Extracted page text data
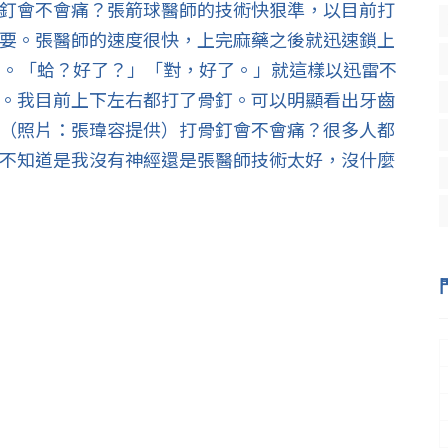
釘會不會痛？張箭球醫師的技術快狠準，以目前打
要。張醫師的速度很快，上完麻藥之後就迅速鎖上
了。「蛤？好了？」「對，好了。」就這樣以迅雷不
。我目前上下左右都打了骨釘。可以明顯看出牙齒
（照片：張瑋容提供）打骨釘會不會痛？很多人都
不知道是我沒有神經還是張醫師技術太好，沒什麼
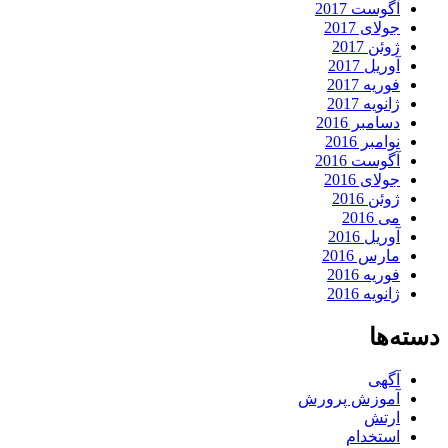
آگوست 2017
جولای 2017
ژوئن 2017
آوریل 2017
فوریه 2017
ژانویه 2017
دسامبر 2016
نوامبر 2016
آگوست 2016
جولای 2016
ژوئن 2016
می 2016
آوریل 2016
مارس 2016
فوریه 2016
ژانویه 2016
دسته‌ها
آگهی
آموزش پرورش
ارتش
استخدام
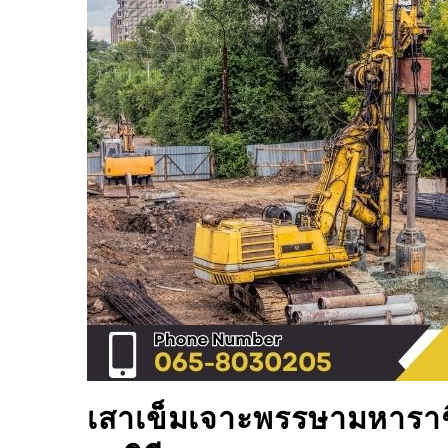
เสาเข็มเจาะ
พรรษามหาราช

Your objective
Transcribe each of the records above precisely, with no pictures in the copy.

Response for this exercise
釘會不會痛？張箭球醫師的技術快狠準，以目前打
要。張醫師的速度很快，上完麻藥之後就迅速鎖上
了。「蛤？好了？」「對，好了。」就這樣以迅雷不
。我目前上下左右都打了骨釘。可以明顯看出牙齒
（照片：張瑋容提供）打骨釘會不會痛？很多人都
不知道是我沒有神經還是張醫師技術太好，沒什麼
آگوست 2017
جولای 2017
ژوئن 2017
آوریل 2017
فوریه 2017
ژانویه 2017
دسامبر 2016
نوامبر 2016
آگوست 2016
جولای 2016
ژوئن 2016
می 2016
آوریل 2016
مارس 2016
فوریه 2016
ژانویه 2016
دسته‌ها
آگهی
آموزش پرورش
ارتش
استخدام
เสาเข็มเจาะ
พรรษามหาราช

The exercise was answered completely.